Im Biergarten des Teckkellers, der im kommenden Winter ausnahmsweise geöffnet bleibt, werden zwei „Heizpilze“ zum Einsatz kommen. „Die haben wir schon immer, und natürlich versuchen wir, jedes Plätzchen auszunutzen“, sagt Inhaber Udo Kälberer. Mehr Heizstrahler anschaffen will er jedoch nicht - aus ökologischen und finanziellen Gründen. „Wenn ich so einen Heizstrahler zwei Tage laufen lasse, ist die Gasflasche leer. Eine kostet 23 Euro“, gibt er zu bedenken. Das müsse man erstmal wieder reinholen.

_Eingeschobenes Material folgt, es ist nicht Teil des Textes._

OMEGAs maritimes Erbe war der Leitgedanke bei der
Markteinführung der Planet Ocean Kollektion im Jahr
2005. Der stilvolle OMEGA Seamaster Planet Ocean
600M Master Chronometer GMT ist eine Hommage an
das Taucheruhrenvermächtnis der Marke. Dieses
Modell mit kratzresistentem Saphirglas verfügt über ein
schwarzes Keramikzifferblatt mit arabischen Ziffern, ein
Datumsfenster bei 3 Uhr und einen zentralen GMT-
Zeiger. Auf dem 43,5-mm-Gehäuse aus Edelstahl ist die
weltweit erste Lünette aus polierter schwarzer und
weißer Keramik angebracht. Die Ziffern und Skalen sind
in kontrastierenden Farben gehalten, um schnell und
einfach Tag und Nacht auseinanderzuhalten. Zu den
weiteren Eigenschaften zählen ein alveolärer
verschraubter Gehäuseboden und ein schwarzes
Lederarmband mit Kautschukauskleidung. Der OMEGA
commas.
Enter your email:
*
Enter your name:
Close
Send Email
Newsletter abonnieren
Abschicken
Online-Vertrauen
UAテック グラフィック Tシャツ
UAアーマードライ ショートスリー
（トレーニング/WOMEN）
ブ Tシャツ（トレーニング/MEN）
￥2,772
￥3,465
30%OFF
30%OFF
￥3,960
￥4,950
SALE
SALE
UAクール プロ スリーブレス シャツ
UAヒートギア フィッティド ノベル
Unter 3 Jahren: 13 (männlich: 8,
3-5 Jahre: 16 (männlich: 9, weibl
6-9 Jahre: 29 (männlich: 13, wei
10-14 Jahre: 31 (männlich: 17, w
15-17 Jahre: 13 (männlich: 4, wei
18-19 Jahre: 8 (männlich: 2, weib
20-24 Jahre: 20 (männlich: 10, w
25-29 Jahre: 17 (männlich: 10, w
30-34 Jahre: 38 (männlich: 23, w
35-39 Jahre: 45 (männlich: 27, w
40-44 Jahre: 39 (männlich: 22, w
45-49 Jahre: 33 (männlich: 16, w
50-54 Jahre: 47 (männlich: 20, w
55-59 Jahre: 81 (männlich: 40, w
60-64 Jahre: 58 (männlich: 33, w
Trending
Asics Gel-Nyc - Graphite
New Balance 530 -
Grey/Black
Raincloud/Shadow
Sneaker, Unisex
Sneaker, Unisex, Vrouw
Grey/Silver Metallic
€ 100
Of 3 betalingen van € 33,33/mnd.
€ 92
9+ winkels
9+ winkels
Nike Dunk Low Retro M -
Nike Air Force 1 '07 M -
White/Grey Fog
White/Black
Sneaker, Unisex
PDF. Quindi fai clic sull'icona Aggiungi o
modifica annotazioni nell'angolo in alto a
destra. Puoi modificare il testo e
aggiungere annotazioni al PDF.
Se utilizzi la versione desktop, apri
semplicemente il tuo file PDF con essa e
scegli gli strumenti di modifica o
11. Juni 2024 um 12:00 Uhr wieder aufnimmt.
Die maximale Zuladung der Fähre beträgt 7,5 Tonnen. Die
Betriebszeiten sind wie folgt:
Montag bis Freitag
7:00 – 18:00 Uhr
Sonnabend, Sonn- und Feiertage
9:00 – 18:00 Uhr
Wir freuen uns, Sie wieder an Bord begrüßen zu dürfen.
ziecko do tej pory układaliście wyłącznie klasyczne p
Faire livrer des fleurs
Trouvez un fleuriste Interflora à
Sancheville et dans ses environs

Kälberer und sein Team haben sich schon viele Gedanken darüber gemacht, wie sie ihre Gäste im kommenden Herbst und Winter „erwärmen“ können. Gulaschsuppe und Gaisburger Marsch heizen von innen auf, selbst mitgebrachte Decken halten von außen warm. „Wir haben zwar eigene Decken, aber die müssten wir nach jedem Gast waschen“, sagt Kälberer. An manchen Abenden will er Feuerfässer aufstellen. „In denen können wir dann gleich die Dokumentationszettel verbrennen, die wir nicht mehr aufbewahren müssen“, sagt er lachend. In Anklang an den Kultursommer der Stadt Kirchheim plant er einen „Kultur-Winter“, mit Live-Musik und Feuershow. „Uns ist nicht bang vor dem Winter“, gibt Kälberer sich optimistisch. Und das, obwohl er nur zwei „Heizpilze“ in petto hat.